Donald Trump entered the national abortion debate on Wednesday as smoothly as a burning oil tanker slamming into a fireworks warehouse. After causing an outcry by saying that if abortions are banned, women who have them should be punished, he went on to claim the issue was "unclear" before issuing a statement saying that doctors, not women who have abortions, would be the ones to be punished if abortion was outlawed. "My position has not changed—like Ronald Reagan, I am pro-life with exceptions," he insisted. A roundup of reactions:
- The statements came amid what Politico calls "24 hours of mayhem" for Trump that also included scrapping his GOP loyalty pledge, a fresh line of attack in the Corey Lewandowski case, and complaining about the Geneva Conventions. Politico predicts that with the party now hopelessly divided, a contested GOP convention is almost inevitable.
- Ben Carson offered a very Carsonesque defense of Trump in a CNN interview. "I don't think he really had a chance to really think about it," Carson said, adding that Trump was able to "come up with a more rational and informed type of answer" after talking to advisers. Carson said he agreed with Trump's latter position that abortion providers, not women, should be the ones to be punished if the US ever bans abortion.

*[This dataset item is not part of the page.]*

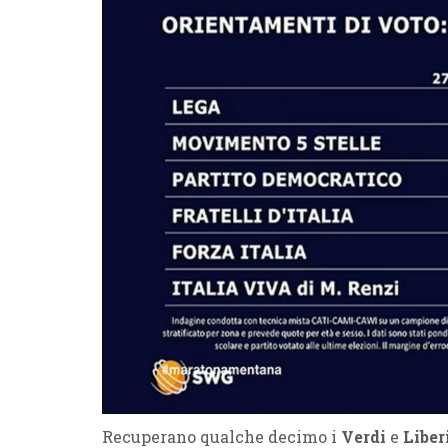
Recuperano qualche decimo i
Verdi
e
Liber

- Ted Cruz didn't pass up the opportunity to slam Trump, the Hill reports. Trump "has demonstrated that he hasn't seriously thought through the issues, and he'll say anything just to get attention," Cruz said in a statement. "We shouldn't be talking about punishing women; we should affirm their dignity and the incredible gift they have to bring life into the world," added Cruz, who, unlike Trump, does not support exceptions for rape and incest under an abortion ban, according to the Washington Post.
- Some anti-abortion activists are just as outraged as pro-choice groups by Trump's earlier comments, the New York Times reports. They say the call to punish women shows that Trump's shift toward being anti-abortion is very recent—and insincere. "No pro-lifer would ever want to punish a woman who has chosen abortion," says the president of the March for Life Education and Defense Fund. "We invite a woman who has gone down this route to consider paths to healing, not punishment."
- The Washington Post fact-checks Trump's claim that his change of position mirrors Reagan's, finding that this time, Trump is not "glaringly incorrect," although the comparison is a "gratuitous one that lacks historical context, and not analogous to his own evolution." The Post gives him two Pinocchios on a scale that goes to four.